DALLAS -- The Oklahoma City school board has rescheduled the district's sale of $90 million of general obligation bonds to Dec. 2 from Nov. 16, a school spokesman said yesterday.

"It was as quickly as we could get everything ready for the sale and complete the process," including legal work and printing, spokesman L.D. Barney said.

The bond issue, approved by voters Oct. 12 to finance capital improvements and equipment, has been under a cloud from an ongoing controversy over a cash management program.

Although school officials have repeatedly dismissed a connection between the cash management program and the sale postponement, industry observers said some traders and investment fund managers are concerned about the issue -- and that could result in a market penalty.
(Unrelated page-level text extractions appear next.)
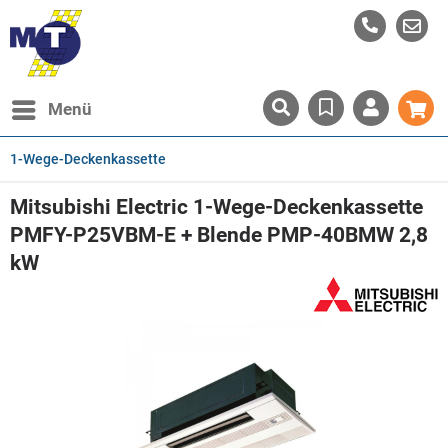
Menü
1-Wege-Deckenkassette
Mitsubishi Electric 1-Wege-Deckenkassette
PMFY-P25VBM-E + Blende PMP-40BMW 2,8
kW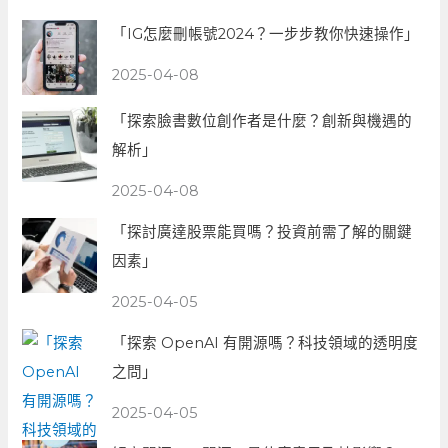
「IG怎麼刪帳號2024？一步步教你快速操作」
2025-04-08
「探索臉書數位創作者是什麼？創新與機遇的
解析」
2025-04-08
「探討廣達股票能買嗎？投資前需了解的關鍵
因素」
2025-04-05
「探索 OpenAI 有開源嗎？科技領域的透明度
之問」
2025-04-05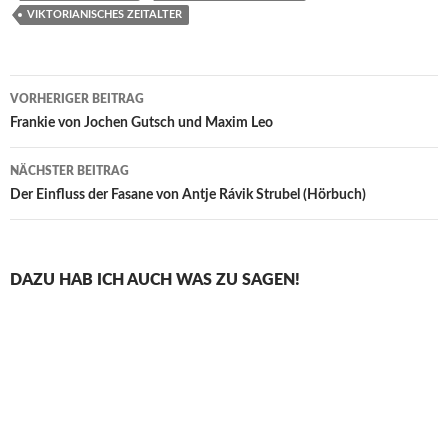
VIKTORIANISCHES ZEITALTER
Beitragsnavigation
VORHERIGER BEITRAG
Frankie von Jochen Gutsch und Maxim Leo
NÄCHSTER BEITRAG
Der Einfluss der Fasane von Antje Rávik Strubel (Hörbuch)
DAZU HAB ICH AUCH WAS ZU SAGEN!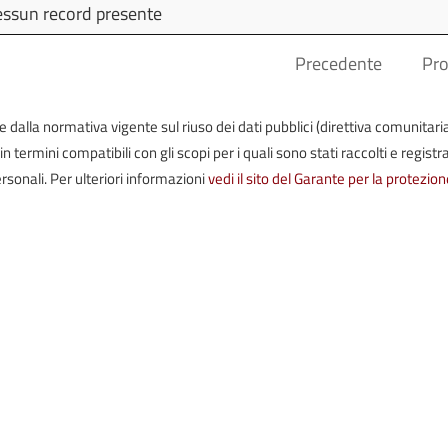
Allegato
Pubblicato
Ultim
ssun record presente
Modif
Precedente
Pr
iste dalla normativa vigente sul riuso dei dati pubblici (direttiva comunitari
termini compatibili con gli scopi per i quali sono stati raccolti e registrat
rsonali. Per ulteriori informazioni
vedi il sito del Garante per la protezion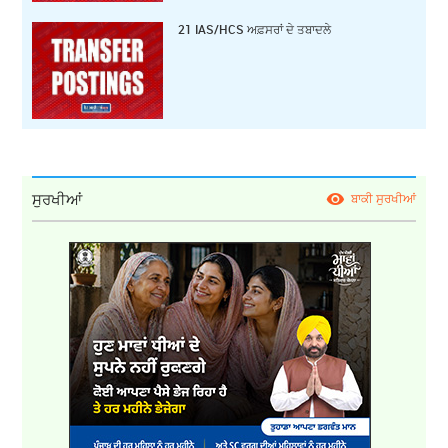
21 IAS/HCS ਅਫ਼ਸਰਾਂ ਦੇ ਤਬਾਦਲੇ
ਸੁਰਖੀਆਂ
ਬਾਕੀ ਸੁਰਖੀਆਂ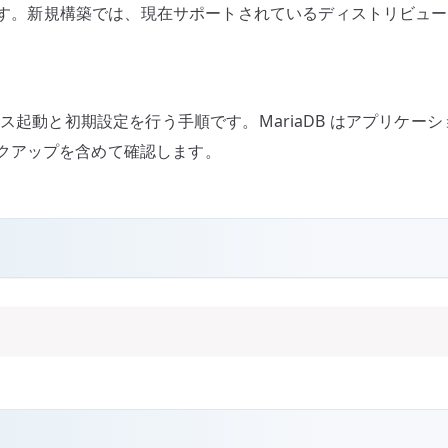
手順です。新規構築では、現在サポートされているディストリビュ
へ
の
し、サービス起動と初期設定を行う手順です。MariaDB はアプ
クアップを含めて確認します。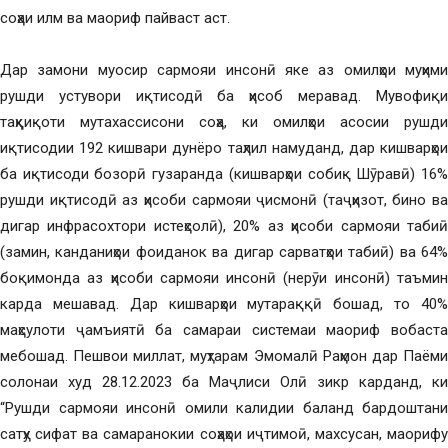
соҳаи илм ва маориф пайваст аст.
Дар замони муосир сармояи инсонӣ яке аз омилҳои муҳими
рушди устувори иқтисодӣ ба ҳисоб меравад. Мувофиқи
таҳқиқоти мутахассисони соҳа, ки омилҳои асосии рушди
иқтисодии 192 кишвари дунёро таҳлил намуданд, дар кишварҳои
ба иқтисоди бозорӣ гузаранда (кишварҳои собиқ Шӯравӣ) 16%
рушди иқтисодӣ аз ҳисоби сармояи ҷисмонӣ (таҷҳизот, бино ва
дигар инфрасохтори истеҳсолӣ), 20% аз ҳисоби сармояи табиӣ
(замин, канданиҳои фоиданок ва дигар сарватҳои табиӣ) ва 64%
боқимонда аз ҳисоби сармояи инсонӣ (нерӯи инсонӣ) таъмин
карда мешавад. Дар кишварҳои мутараққӣ бошад, то 40%
маҳсулоти ҷамъиятӣ ба самараи системаи маориф вобаста
мебошад. Пешвои миллат, муҳтарам Эмомалӣ Раҳмон дар Паёми
солонаи худ 28.12.2023 ба Маҷлиси Олӣ зикр карданд, ки
“Рушди сармояи инсонӣ омили калидии баланд бардоштани
сатҳу сифат ва самаранокии соҳаҳои иҷтимоӣ, махсусан, маорифу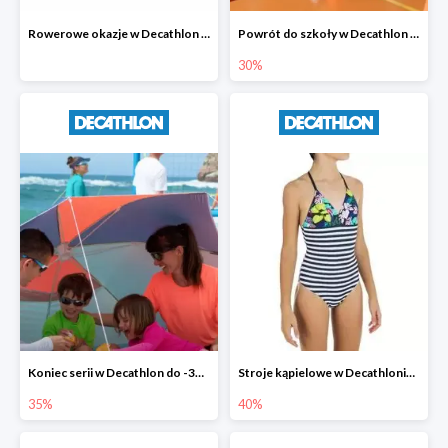
Rowerowe okazje w Decathlon do -35%
Powrót do szkoły w Decathlon do -30%
30%
Koniec serii w Decathlon do -35%
Stroje kąpielowe w Decathlonie do -40%
35%
40%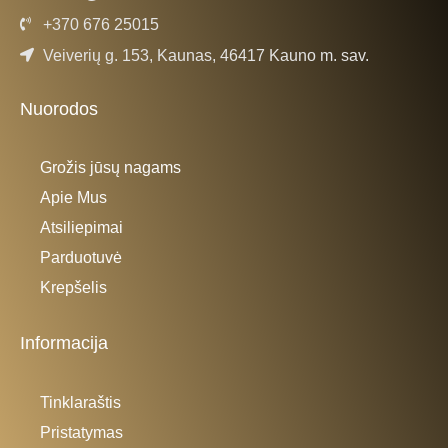
+370 676 25015
Veiverių g. 153, Kaunas, 46417 Kauno m. sav.
Nuorodos
Grožis jūsų nagams
Apie Mus
Atsiliepimai
Parduotuvė
Krepšelis
Informacija
Tinklaraštis
Pristatymas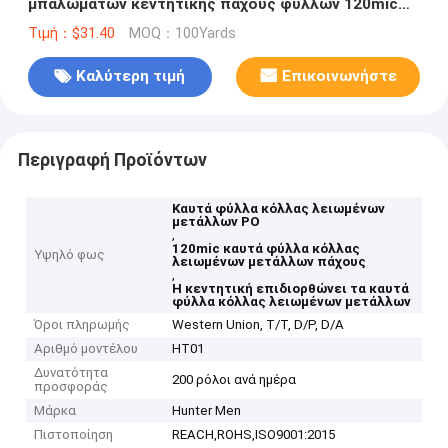
μπαλωμάτων κεντητικής πάχους φύλλων 120mic
κόλλας λειωμένων μετάλλων PO καυτή
Τιμή：$31.40
MOQ：100Yards
Καλύτερη τιμή
Επικοινωνήστε
Περιγραφή Προϊόντων
Καυτά φύλλα κόλλας λειωμένων
μετάλλων PO
,
120mic καυτά φύλλα κόλλας
Υψηλό φως
λειωμένων μετάλλων πάχους
,
Η κεντητική επιδιορθώνει τα καυτά
φύλλα κόλλας λειωμένων μετάλλων
Όροι πληρωμής
Western Union, T/T, D/P, D/A
Αριθμό μοντέλου
HT01
Δυνατότητα
200 ρόλοι ανά ημέρα
προσφοράς
Μάρκα
Hunter Men
Πιστοποίηση
REACH,ROHS,ISO9001:2015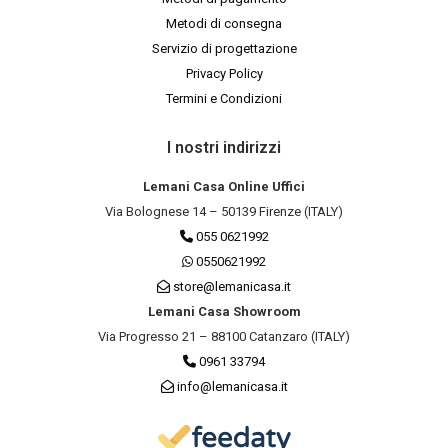
Metodi di consegna
Servizio di progettazione
Privacy Policy
Termini e Condizioni
I nostri indirizzi
Lemani Casa Online Uffici
Via Bolognese 14 – 50139 Firenze (ITALY)
055 0621992
0550621992
store@lemanicasa.it
Lemani Casa Showroom
Via Progresso 21 – 88100 Catanzaro (ITALY)
0961 33794
info@lemanicasa.it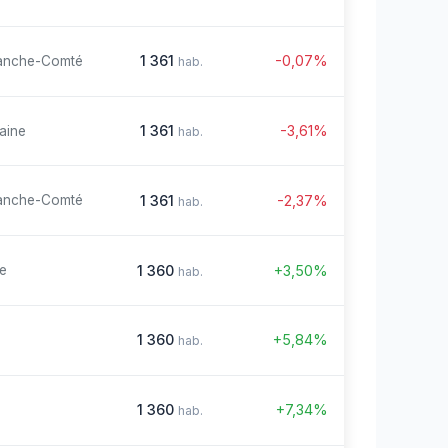
1 361
-0,07%
anche-Comté
hab.
1 361
-3,61%
aine
hab.
1 361
-2,37%
anche-Comté
hab.
1 360
+3,50%
re
hab.
1 360
+5,84%
hab.
1 360
+7,34%
hab.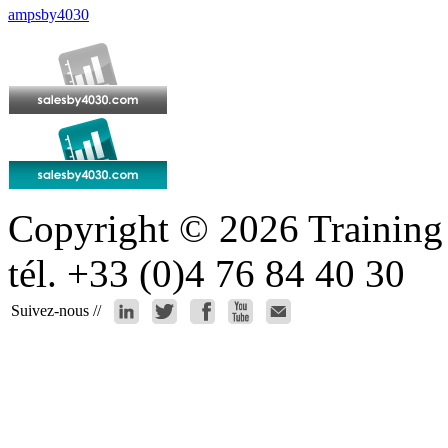
ampsby4030
Copyright © 2026 Training b
tél. +33 (0)4 76 84 40 30
Suivez-nous //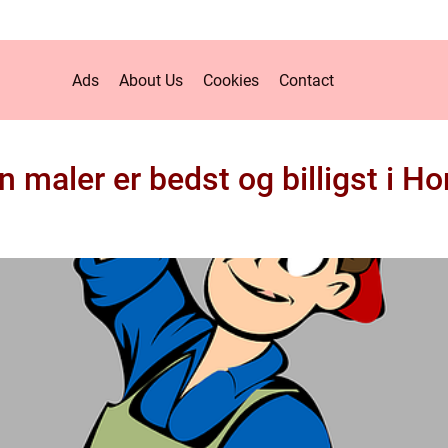
Ads
About Us
Cookies
Contact
n maler er bedst og billigst i H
Last month, the Oklahoma City school board voted to refuse to pay the Internal Revenue Service more than $1 million in arbitrage profits, penalties, and interest for its involvement in a 1990-91 cash management program. That could result in the IRS taxing $30 million of previously tax-exempt bonds or blacklisting the district from certifying tax-exempt bond issues in the future.

Barney said the IRS still has not notified the district on what action it will take. The board also is waiting for an Oklahoma attorney general's opinion on the legality of its refusal to pay the IRS.

The district's general counsel has contended that the district cannot legally pay the IRS because it would use taxpayer funds for a purpose not in the public interest, and maintained that the district's financial adviser, Stifel Nicolaus & Co., should fork over the cash.

The board discussed the cash management issue in an executive session on Monday, but did not take action, Barney said.

Another board meeting is scheduled for Nov. 22. The agenda has not been prepared yet.